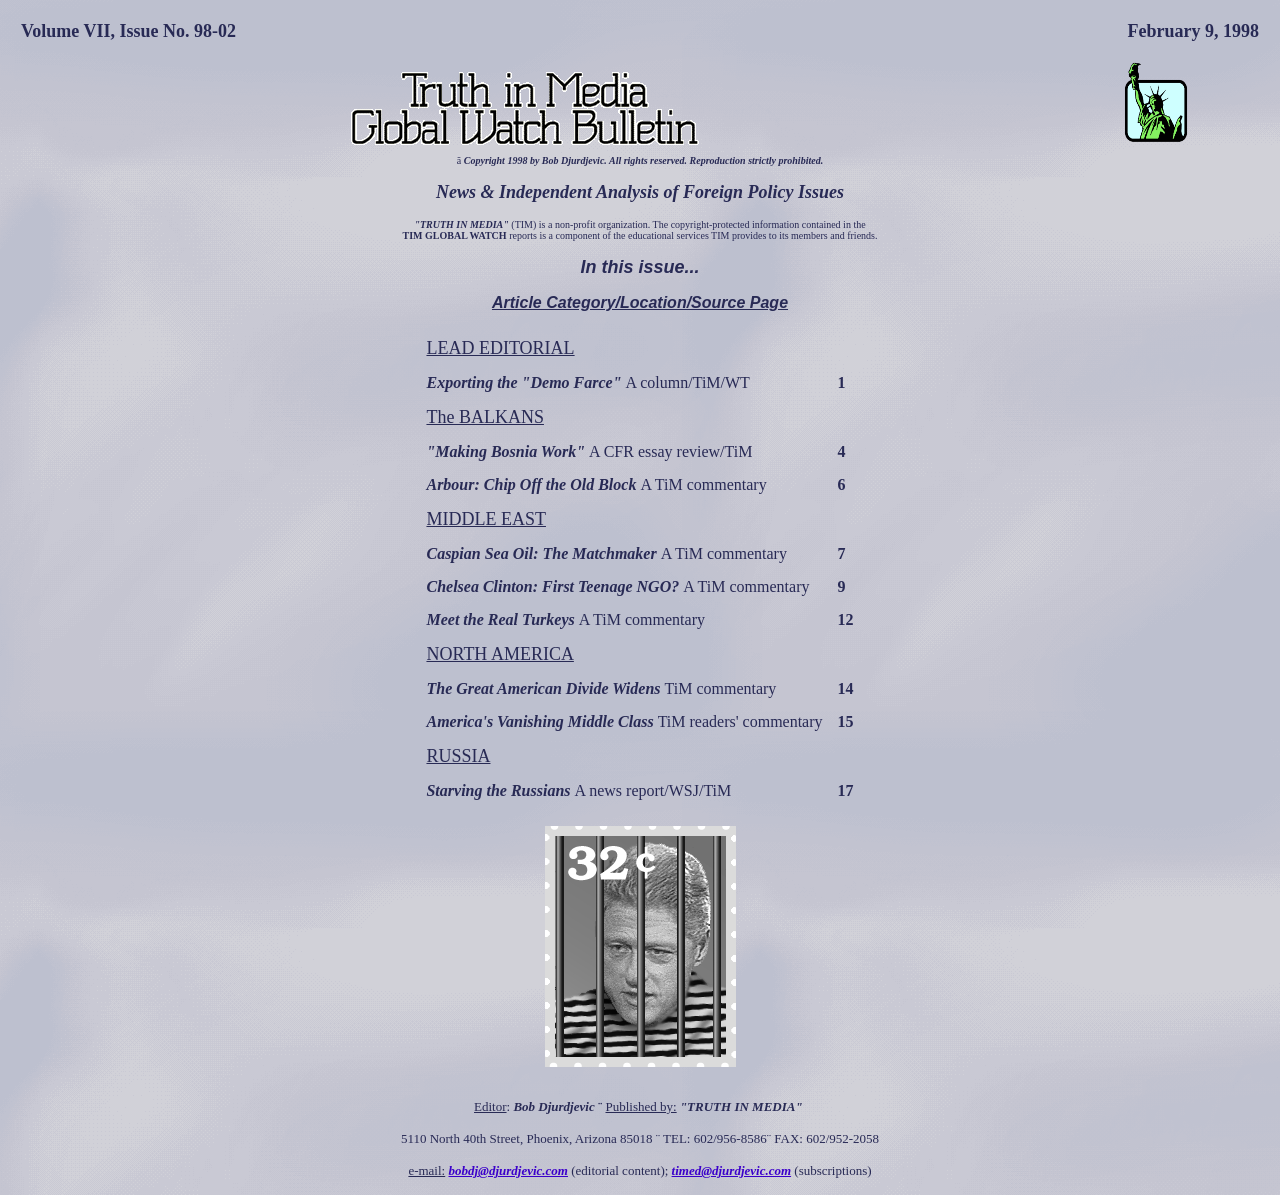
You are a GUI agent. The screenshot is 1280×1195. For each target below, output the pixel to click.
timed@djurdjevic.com (732, 1170)
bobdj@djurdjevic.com (508, 1170)
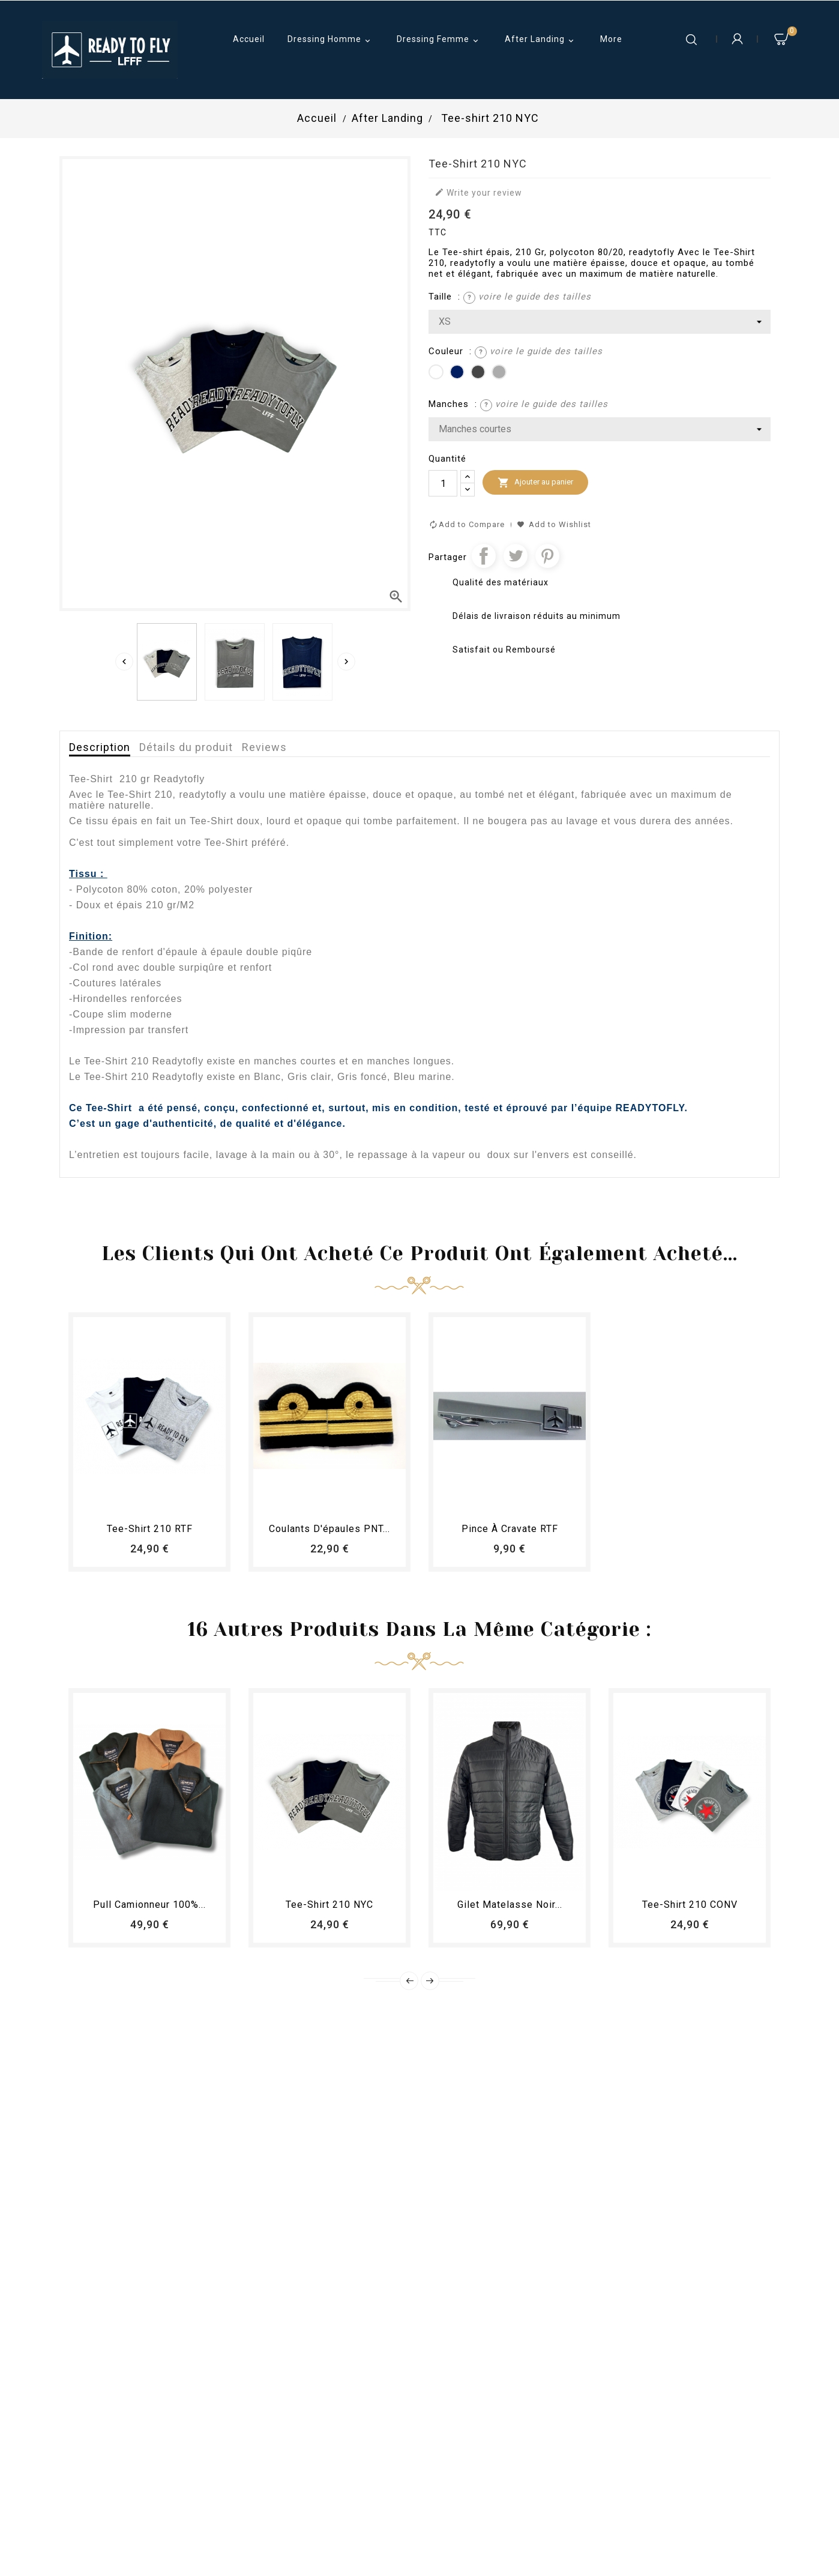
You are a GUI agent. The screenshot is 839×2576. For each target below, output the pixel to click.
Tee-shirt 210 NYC (329, 1904)
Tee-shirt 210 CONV (690, 1904)
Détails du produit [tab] (186, 747)
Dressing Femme (439, 40)
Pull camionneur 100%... (149, 1904)
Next (430, 1980)
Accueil (249, 39)
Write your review (478, 192)
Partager (484, 556)
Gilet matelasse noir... (509, 1904)
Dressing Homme (330, 40)
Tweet (516, 556)
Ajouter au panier (535, 483)
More (611, 39)
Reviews (264, 747)
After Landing (541, 40)
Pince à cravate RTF (510, 1528)
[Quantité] (443, 483)
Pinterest (547, 556)
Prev (409, 1980)
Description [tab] (99, 747)
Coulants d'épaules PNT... (329, 1528)
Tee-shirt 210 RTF (150, 1528)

•••

> **Task objective**: The reply should contain all of the data above, word for word, with no pictures.

> **Problem solution**:
You are a GUI agent. The screenshot is 1280×1195. For each target below, output the pixel to click.
timed@djurdjevic.com (732, 1170)
bobdj@djurdjevic.com (508, 1170)
You are a GUI agent. The screenshot is 839×2576. For each target below, output the pixel to click.
Tee-shirt 210 NYC (329, 1904)
Tee-shirt 210 CONV (690, 1904)
Détails du produit [tab] (186, 747)
Dressing Femme (439, 40)
Pull camionneur 100%... (149, 1904)
Next (430, 1980)
Accueil (249, 39)
Write your review (478, 192)
Partager (484, 556)
Gilet matelasse noir... (509, 1904)
Dressing Homme (330, 40)
Tweet (516, 556)
Ajouter au panier (535, 483)
More (611, 39)
Reviews (264, 747)
After Landing (541, 40)
Pince à cravate RTF (510, 1528)
[Quantité] (443, 483)
Pinterest (547, 556)
Prev (409, 1980)
Description [tab] (99, 747)
Coulants d'épaules PNT... (329, 1528)
Tee-shirt 210 RTF (150, 1528)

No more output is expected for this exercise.